### WHAT IS NEEDED:
All lines from the one with "ESCALERAS INDUSTRIALES Y DOMESTICAS" to the end of the material, both included, are to be written out exactly and without anything else.

Start of DATA FOR THE TASK

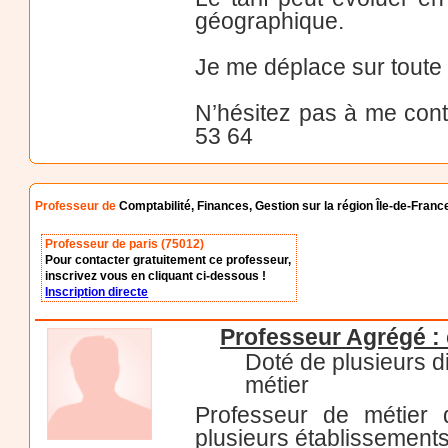
géographique.
Je me déplace sur toute l
N’hésitez pas à me cont
53 64
Professeur de
Comptabilité, Finances, Gestion sur la région Île-de-Franc
Professeur de paris (75012)
Pour contacter gratuitement ce professeur,
inscrivez vous en cliquant ci-dessous !
Inscription directe
Professeur Agrégé : 
Doté de plusieurs d
métier
Professeur de métier
plusieurs établissement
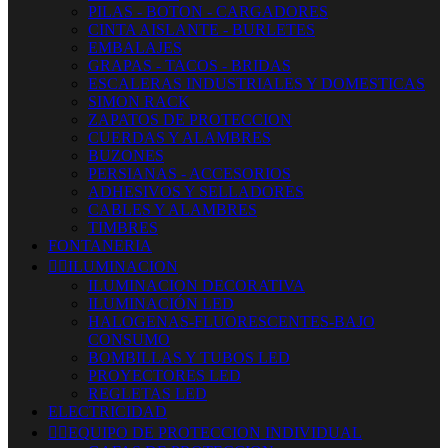
PILAS - BOTON - CARGADORES
CINTA AISLANTE - BURLETES
EMBALAJES
GRAPAS - TACOS - BRIDAS
ESCALERAS INDUSTRIALES Y DOMESTICAS
SIMON RACK
ZAPATOS DE PROTECCION
CUERDAS Y ALAMBRES
BUZONES
PERSIANAS - ACCESORIOS
ADHESIVOS Y SELLADORES
CABLES Y ALAMBRES
TIMBRES
FONTANERIA


ILUMINACION
ILUMINACION DECORATIVA
ILUMINACIÓN LED
HALOGENAS-FLUORESCENTES-BAJO
CONSUMO
BOMBILLAS Y TUBOS LED
PROYECTORES LED
REGLETAS LED
ELECTRICIDAD


EQUIPO DE PROTECCION INDIVIDUAL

End of DATA FOR THE TASK

### EXERCISE SOLUTION:
ESCALERAS INDUSTRIALES Y DOMESTICAS
SIMON RACK
ZAPATOS DE PROTECCION
CUERDAS Y ALAMBRES
BUZONES
PERSIANAS - ACCESORIOS
ADHESIVOS Y SELLADORES
CABLES Y ALAMBRES
TIMBRES
FONTANERIA


ILUMINACION
ILUMINACION DECORATIVA
ILUMINACIÓN LED
HALOGENAS-FLUORESCENTES-BAJO
CONSUMO
BOMBILLAS Y TUBOS LED
PROYECTORES LED
REGLETAS LED
ELECTRICIDAD


EQUIPO DE PROTECCION INDIVIDUAL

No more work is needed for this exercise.